Transcribe all the entries word for word, but omit the images.

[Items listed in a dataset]
···
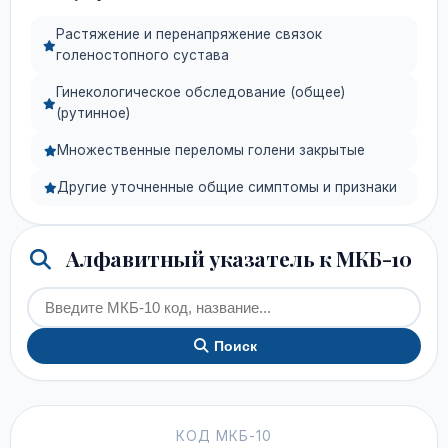
Растяжение и перенапряжение связок
голеностопного сустава
Гинекологическое обследование (общее)
(рутинное)
Множественные переломы голени закрытые
Другие уточненные общие симптомы и признаки
Алфавитный указатель к МКБ-10
Поиск
КОД МКБ-10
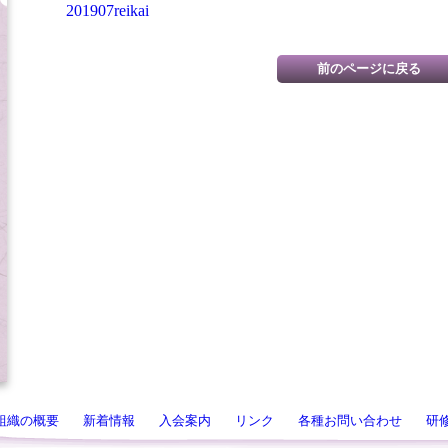
201907reikai
組織の概要
新着情報
入会案内
リンク
各種お問い合わせ
研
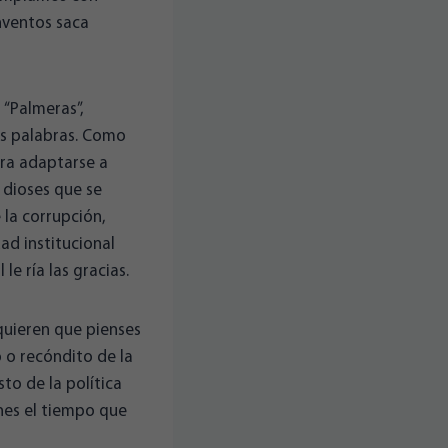
nventos saca
 “Palmeras”,
us palabras. Como
ara adaptarse a
 dioses que se
 la corrupción,
ad institucional
e ría las gracias.
quieren que pienses
 o recóndito de la
to de la política
nes el tiempo que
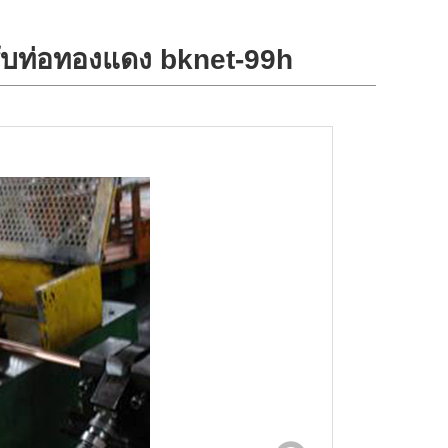
ับท่อทองแดง bknet-99h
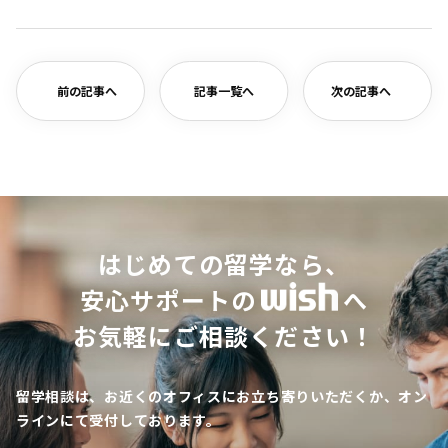
有
前の記事へ
記事一覧へ
次の記事へ
はじめての留学なら、
安心サポートの
へ
お気軽にご相談ください！
留学相談は、お近くのオフィスにお立ち寄りいただくか、オン
ラインにて受付しております。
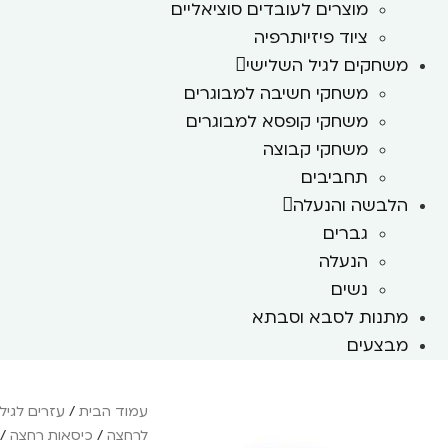
מוצרים לעובדים סוציאליים
ציוד פיזיותרפיה
משחקים לגיל השלישי
משחקי חשיבה למבוגרים
משחקי קופסא למבוגרים
משחקי קבוצה
תחביבים
הלבשה והנעלה
גברים
הנעלה
נשים
מתנות לסבא וסבתא
מבצעים
עמוד הבית
/
עזרים לגיל
לרחצה
/
כיסאות רחצה
/ 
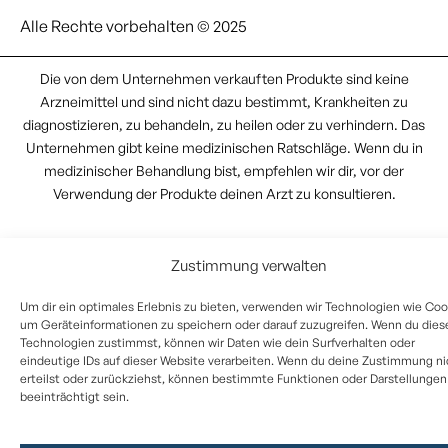
Alle Rechte vorbehalten © 2025
Die von dem Unternehmen verkauften Produkte sind keine
Arzneimittel und sind nicht dazu bestimmt, Krankheiten zu
diagnostizieren, zu behandeln, zu heilen oder zu verhindern. Das
Unternehmen gibt keine medizinischen Ratschläge. Wenn du in
medizinischer Behandlung bist, empfehlen wir dir, vor der
Verwendung der Produkte deinen Arzt zu konsultieren.
Zustimmung verwalten
Um dir ein optimales Erlebnis zu bieten, verwenden wir Technologien wie Coo
um Geräteinformationen zu speichern oder darauf zuzugreifen. Wenn du dies
Technologien zustimmst, können wir Daten wie dein Surfverhalten oder
eindeutige IDs auf dieser Website verarbeiten. Wenn du deine Zustimmung ni
erteilst oder zurückziehst, können bestimmte Funktionen oder Darstellungen
beeinträchtigt sein.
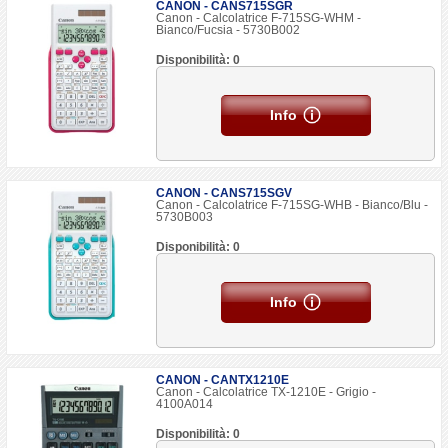
CANON - CANS715SGR
Canon - Calcolatrice F-715SG-WHM -
Bianco/Fucsia - 5730B002
Disponibilità: 0
Info
CANON - CANS715SGV
Canon - Calcolatrice F-715SG-WHB - Bianco/Blu -
5730B003
Disponibilità: 0
Info
CANON - CANTX1210E
Canon - Calcolatrice TX-1210E - Grigio -
4100A014
Disponibilità: 0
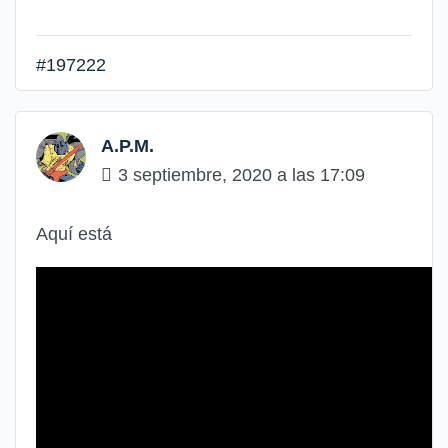
#197222
A.P.M.
3 septiembre, 2020 a las 17:09
Aquí está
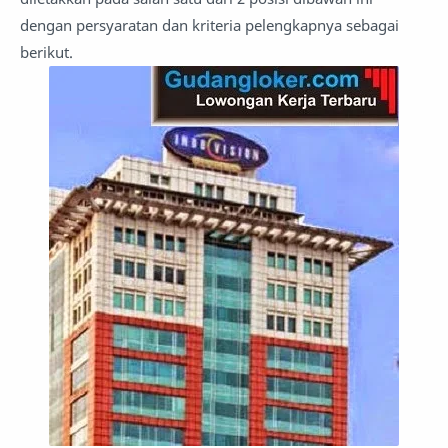
dengan persyaratan dan kriteria pelengkapnya sebagai
berikut.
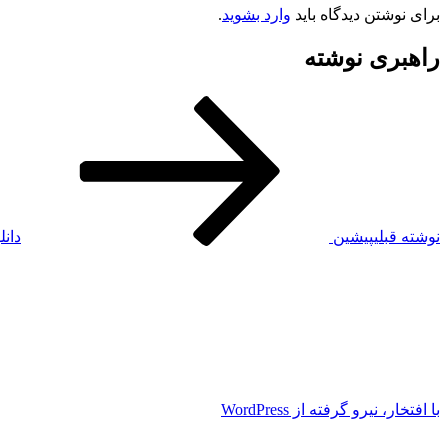
برای نوشتن دیدگاه باید
وارد بشوید
.
راهبری نوشته
نوشته قبلی
پیشین
دانلود آه
با افتخار، نیرو گرفته از WordPress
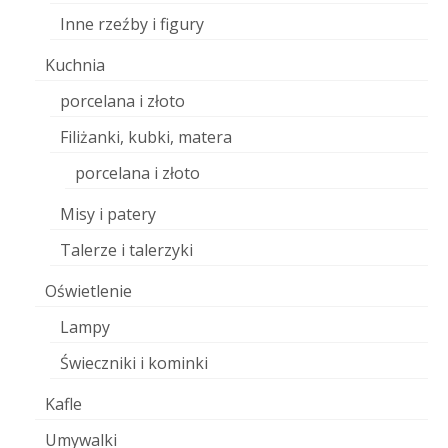
Inne rzeźby i figury
Kuchnia
porcelana i złoto
Filiżanki, kubki, matera
porcelana i złoto
Misy i patery
Talerze i talerzyki
Oświetlenie
Lampy
Świeczniki i kominki
Kafle
Umywalki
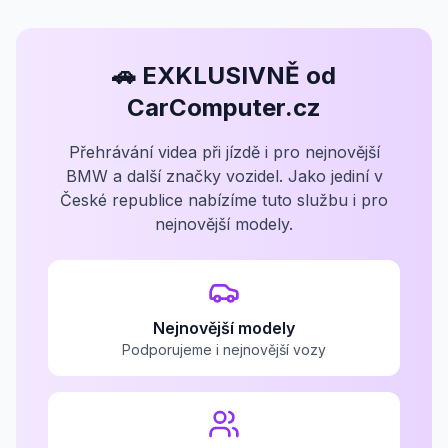
🚗 EXKLUSIVNĚ od
CarComputer.cz
Přehrávání videa při jízdě i pro nejnovější
BMW a další značky vozidel. Jako jediní v
České republice nabízíme tuto službu i pro
nejnovější modely.
Nejnovější modely
Podporujeme i nejnovější vozy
···
Solved exercise
Растяжение и перенапряжение связок
голеностопного сустава
Гинекологическое обследование (общее)
(рутинное)
Множественные переломы голени закрытые
Другие уточненные общие симптомы и признаки
Алфавитный указатель к МКБ-10
Поиск
КОД МКБ-10
201907reikai
組織の概要
新着情報
入会案内
リンク
各種お問い合わせ
研
nventos saca
 “Palmeras”,
us palabras. Como
ara adaptarse a
 dioses que se
 la corrupción,
ad institucional
e ría las gracias.
quieren que pienses
 o recóndito de la
to de la política
nes el tiempo que
ับท่อทองแดง bknet-99h
有
前の記事へ
記事一覧へ
次の記事へ
はじめての留学なら、
安心サポートの
へ
お気軽にご相談ください！
留学相談は、お近くのオフィスにお立ち寄りいただくか、オン
ラインにて受付しております。
מוצרים לעובדים סוציאליים
ציוד פיזיותרפיה
משחקים לגיל השלישי
משחקי חשיבה למבוגרים
משחקי קופסא למבוגרים
משחקי קבוצה
תחביבים
הלבשה והנעלה
גברים
הנעלה
נשים
מתנות לסבא וסבתא
מבצעים
עמוד הבית
/
עזרים לגיל
לרחצה
/
כיסאות רחצה
/ 
Alle Rechte vorbehalten © 2025
Die von dem Unternehmen verkauften Produkte sind keine
Arzneimittel und sind nicht dazu bestimmt, Krankheiten zu
diagnostizieren, zu behandeln, zu heilen oder zu verhindern. Das
Unternehmen gibt keine medizinischen Ratschläge. Wenn du in
medizinischer Behandlung bist, empfehlen wir dir, vor der
Verwendung der Produkte deinen Arzt zu konsultieren.
Zustimmung verwalten
Um dir ein optimales Erlebnis zu bieten, verwenden wir Technologien wie Coo
um Geräteinformationen zu speichern oder darauf zuzugreifen. Wenn du dies
Technologien zustimmst, können wir Daten wie dein Surfverhalten oder
eindeutige IDs auf dieser Website verarbeiten. Wenn du deine Zustimmung ni
erteilst oder zurückziehst, können bestimmte Funktionen oder Darstellungen
beeinträchtigt sein.
CANON - CANS715SGR
Canon - Calcolatrice F-715SG-WHM -
Bianco/Fucsia - 5730B002
Disponibilità: 0
Info
CANON - CANS715SGV
Canon - Calcolatrice F-715SG-WHB - Bianco/Blu -
5730B003
Disponibilità: 0
Info
CANON - CANTX1210E
Canon - Calcolatrice TX-1210E - Grigio -
4100A014
Disponibilità: 0
#197222
A.P.M.
3 septiembre, 2020 a las 17:09
Aquí está
dengan persyaratan dan kriteria pelengkapnya sebagai
berikut.
برای نوشتن دیدگاه باید
وارد بشوید
.
راهبری نوشته
نوشته قبلی
پیشین
دانلود آه
با افتخار، نیرو گرفته از WordPress
Inne rzeźby i figury
Kuchnia
porcelana i złoto
Filiżanki, kubki, matera
porcelana i złoto
Misy i patery
Talerze i talerzyki
Oświetlenie
Lampy
Świeczniki i kominki
Kafle
Umywalki
🚗 EXKLUSIVNĚ od
CarComputer.cz
Přehrávání videa při jízdě i pro nejnovější
BMW a další značky vozidel. Jako jediní v
České republice nabízíme tuto službu i pro
nejnovější modely.
Nejnovější modely
Podporujeme i nejnovější vozy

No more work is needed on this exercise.